| Instructions for the task |
Every line below must be reproduced exactly; no pictures are to be included.

Extracted records:
=======

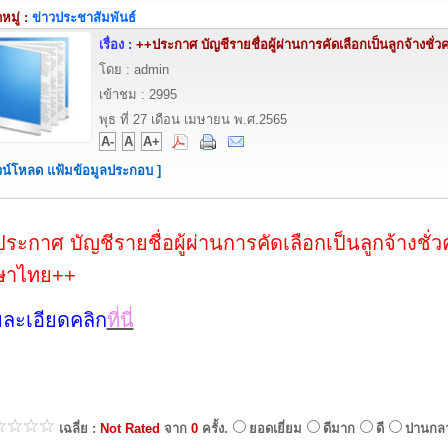
มู่ :
ข่าวประชาสัมพันธ์
เรื่อง :
++ประกาศ บัญชีรายชื่อผู้ผ่านการคัดเลือกเป็นลูกจ้างชั
โดย : admin
เข้าชม : 2995
พุธ ที่ 27 เดือน เมษายน พ.ศ.2565
A-
A
A+
วน์โหลด แฟ้มข้อมูลประกอบ ]
ระกาศ บัญชีรายชื่อผู้ผ่านการคัดเลือกเป็นลูกจ้างชั่
ษาไทย++
ละเอียดคลิก
ที่นี่
เฉลี่ย :
Not Rated
จาก
0
ครั้ง.
ยอดเยี่ยม
ดีมาก
ดี
ปานกล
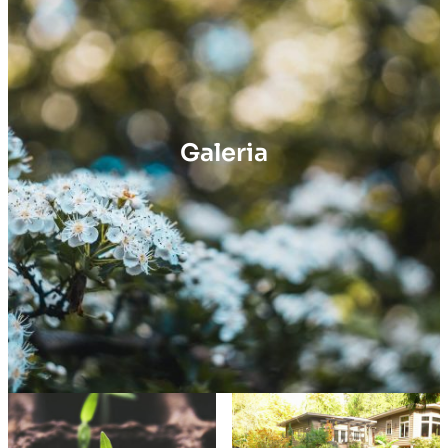
Galeria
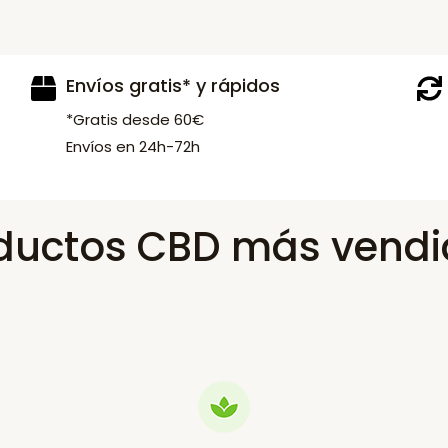
Envíos gratis* y rápidos
*Gratis desde 60€
Envíos en 24h-72h
ductos CBD más vendi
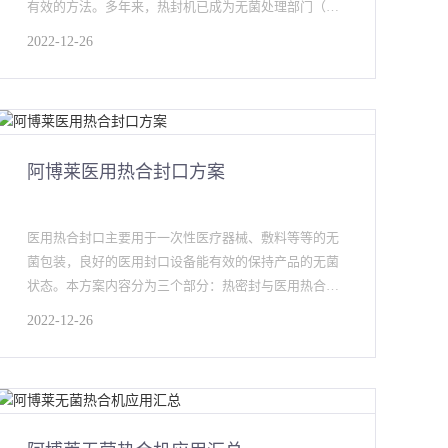
有效的方法。多年来，热封机已成为无菌处理部门（消
毒供应中心）的一部分，但是
2022-12-26
阿博莱医用热合封口方案
医用热合封口主要用于一次性医疗器械、敷料等等的无
菌包装，良好的医用封口设备能有效的保持产品的无菌
状态。本方案内容分为三个部分：热密封与医用热合
机；封口性能检测；密封性能
2022-12-26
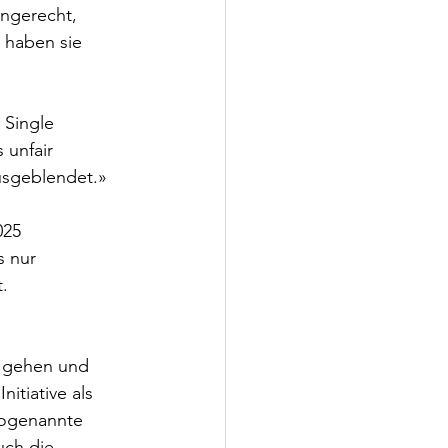
ungerecht, 
 haben sie 
 Single 
 unfair 
usgeblendet.»
025 
 nur 
. 
r gehen und 
itiative als 
sogenannte 
uch die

=======

| Response |
มู่ :
ข่าวประชาสัมพันธ์
เรื่อง :
++ประกาศ บัญชีรายชื่อผู้ผ่านการคัดเลือกเป็นลูกจ้างชั
โดย : admin
เข้าชม : 2995
พุธ ที่ 27 เดือน เมษายน พ.ศ.2565
A-
A
A+
วน์โหลด แฟ้มข้อมูลประกอบ ]
ระกาศ บัญชีรายชื่อผู้ผ่านการคัดเลือกเป็นลูกจ้างชั่
ษาไทย++
ละเอียดคลิก
ที่นี่
เฉลี่ย :
Not Rated
จาก
0
ครั้ง.
ยอดเยี่ยม
ดีมาก
ดี
ปานกล
Galeria
Envíos gratis* y rápidos
*Gratis desde 60€
Envíos en 24h-72h
ductos CBD más vendi
有效的方法。多年来，热封机已成为无菌处理部门（消
毒供应中心）的一部分，但是
2022-12-26
阿博莱医用热合封口方案
医用热合封口主要用于一次性医疗器械、敷料等等的无
菌包装，良好的医用封口设备能有效的保持产品的无菌
状态。本方案内容分为三个部分：热密封与医用热合
机；封口性能检测；密封性能
2022-12-26
ungerecht, 
 haben sie 
 Single 
 unfair 
usgeblendet.»
025 
 nur 
. 
r gehen und 
itiative als 
sogenannte 
uch die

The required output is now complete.